Ever since OpenAI released ChatGPT to the public late last year, the speed of innovation in the field of artificial intelligence–specifically generative AI–has been blistering. Tech companies are feverishly working to develop more intelligent systems and essentially add intelligent assistants to a wide range of tools to help users be more efficient and creative.
But for some, the pace of innovation is cause for alarm. That includes the Future of Life Institute, a nonprofit research group dedicated to the safe development of emerging technologies, which is calling on tech firms to pump the brakes on generative AI investments.
The group, backed by tech leaders such as Elon Musk, professors from MIT and Harvard, and other technology executives and researchers, says in an open letter that AI labs should immediately pause the training of AI systems more powerful than OpenAI’s GPT-4 for at least six months.
The letter is signed by more than 1,300 experts, including Musk, Apple Co-founder Steve Wozniak, former presidential candidate Andrew Yang, as well as data and AI experts from Google and Microsoft, two of the largest companies developing AI systems.
Both Google and Microsoft are beginning to integrate generative AI across their product portfolios, developing intelligent copilots to assist users in a wide range of tasks, such as content generation, marketing, sales, communications and cybersecurity. The companies plan to roll out AI assistants in widely used tools in their respective portfolios of business applications, and other solution providers are following suit.
On another level, the interest in generative AI and ChatGPT is astronomical, with ChatGPT beating out the largest social media platforms and other popular consumer apps for reaching 1 million users, achieving the feat in just five days last fall.
While AI research and development has been ongoing for years, its recent proliferation is cause for concern, the letter states. AI should be planned for and managed carefully, the organization says in the letter.
“Unfortunately, this level of planning and management is not happening, even though recent months have seen AI labs locked in an out-of-control race to develop and deploy ever more powerful digital minds that no one – not even their creators – can understand, predict, or reliably control,” the letter states.

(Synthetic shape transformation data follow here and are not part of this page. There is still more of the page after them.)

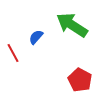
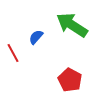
red pentagon: moved 10 px left
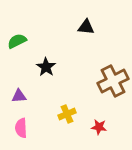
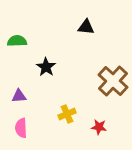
green semicircle: rotated 24 degrees clockwise
brown cross: rotated 20 degrees counterclockwise
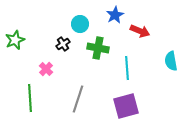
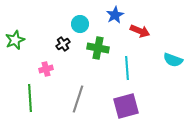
cyan semicircle: moved 2 px right, 1 px up; rotated 60 degrees counterclockwise
pink cross: rotated 32 degrees clockwise
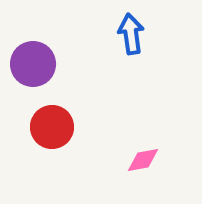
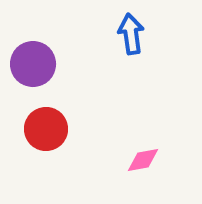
red circle: moved 6 px left, 2 px down
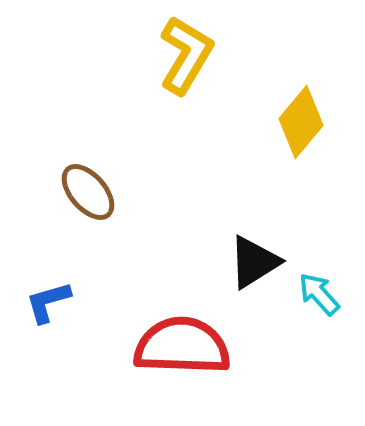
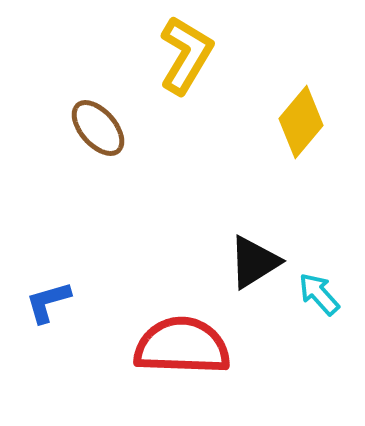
brown ellipse: moved 10 px right, 64 px up
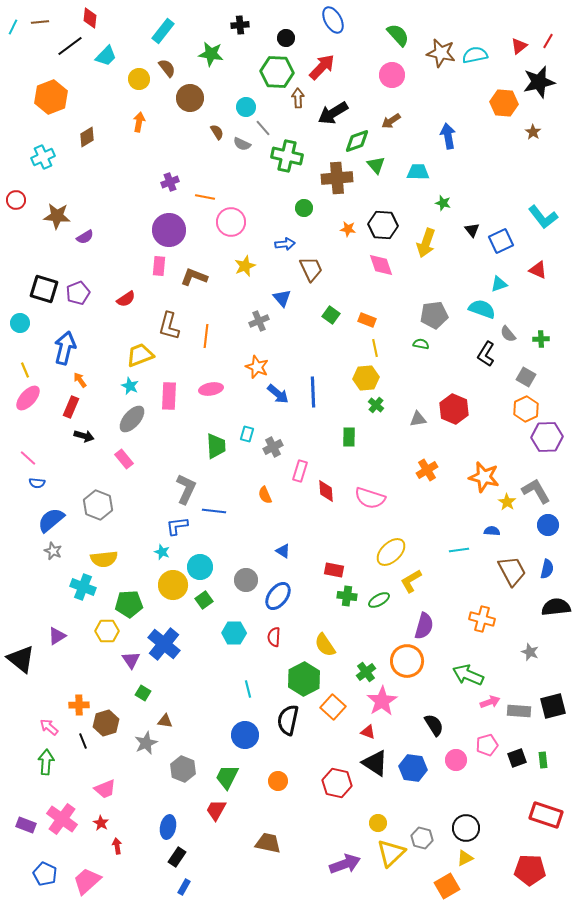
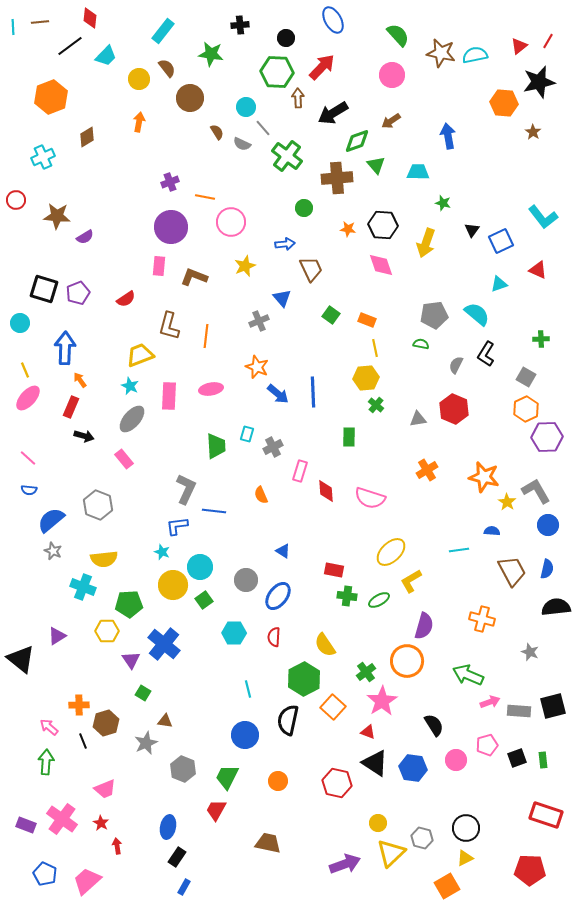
cyan line at (13, 27): rotated 28 degrees counterclockwise
green cross at (287, 156): rotated 24 degrees clockwise
purple circle at (169, 230): moved 2 px right, 3 px up
black triangle at (472, 230): rotated 14 degrees clockwise
cyan semicircle at (482, 309): moved 5 px left, 5 px down; rotated 20 degrees clockwise
gray semicircle at (508, 334): moved 52 px left, 31 px down; rotated 66 degrees clockwise
blue arrow at (65, 348): rotated 12 degrees counterclockwise
blue semicircle at (37, 483): moved 8 px left, 7 px down
orange semicircle at (265, 495): moved 4 px left
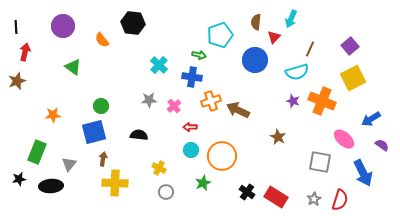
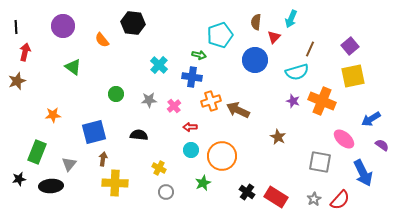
yellow square at (353, 78): moved 2 px up; rotated 15 degrees clockwise
green circle at (101, 106): moved 15 px right, 12 px up
red semicircle at (340, 200): rotated 25 degrees clockwise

Essentially, the organization expresses concern that AI systems are becoming competitive with humans, and the benefit to humanity is dubious at best. Instead, the Future of Life contends that developing machines with the power to spread propaganda, automate a wide range of jobs, and outsmart and replace us should be scrutinized to the fullest extent–not just by “unelected tech leaders.”
While the letter was signed by AI and tech experts from leading organizations, signatories from OpenAI do not currently appear on the letter. The Future of Life uses OpenAI’s own words in its letter, citing a recent statement regarding AI about the need to, “[at] some point … get independent review before starting to train future systems” and limit the growth of more advanced AI models.

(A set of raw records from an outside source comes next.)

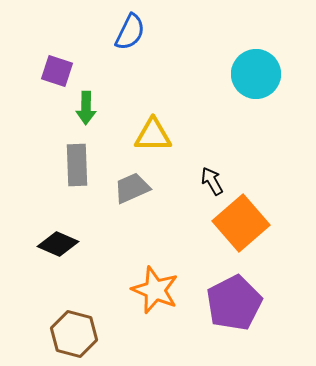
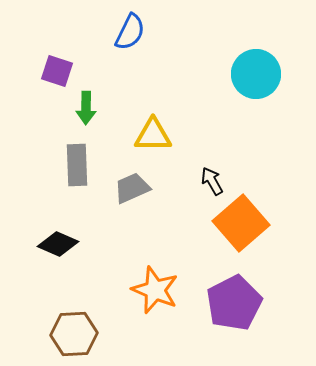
brown hexagon: rotated 18 degrees counterclockwise
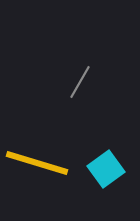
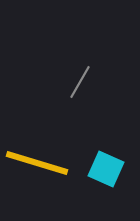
cyan square: rotated 30 degrees counterclockwise
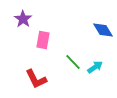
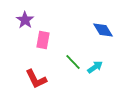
purple star: moved 2 px right, 1 px down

“We agree,” the letter states. “That point is now.”
In calling on AI labs to pause development of AI systems more advanced than GPT-4, the organization says governments should step in and institute a moratorium if the pause is not enacted quickly.

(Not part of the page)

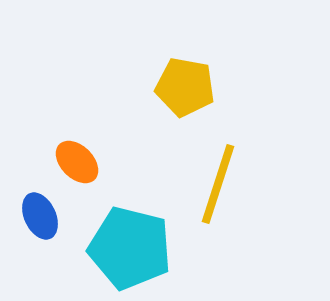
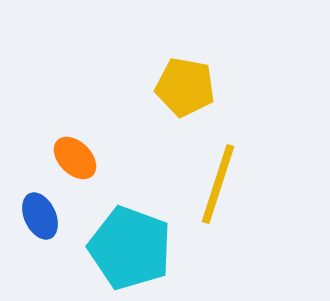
orange ellipse: moved 2 px left, 4 px up
cyan pentagon: rotated 6 degrees clockwise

In addition, AI labs and experts should develop and implement a set of shared safety protocols for advanced AI design and development “development that are rigorously audited and overseen by independent outside experts” that ensure systems adhering to them are “safe beyond a reasonable doubt.”
“This does not mean a pause on AI development in general, merely a stepping back from the dangerous race to ever-larger unpredictable black-box models with emergent capabilities,” the Future of Life letter states.
In many cases of generative AI announcements, tech firms caution that the models are not human and are not perfect, and in many cases give inaccurate information, resulting in the need for human intervention. These systems have typically been announced as intelligent assistant or copilots, and have not yet been intended to replace a human.
To that end, Future of Life says tech firms need to focus on improving the safety and reliability of current models.
Instead, the tech industry should focus on making the currently available AI systems more “accurate, safe, interpretable, transparent, robust, aligned, trustworthy, and loyal,” the letter states.
In addition, AI developers should be working with policymakers to create AI governance systems that include regulatory authorities, oversight and tracking of AI systems, watermarking systems, liability of AI-caused harm, funding for AI safety research, and resources for coping with economic and political disruptions that AI will cause, the letter states.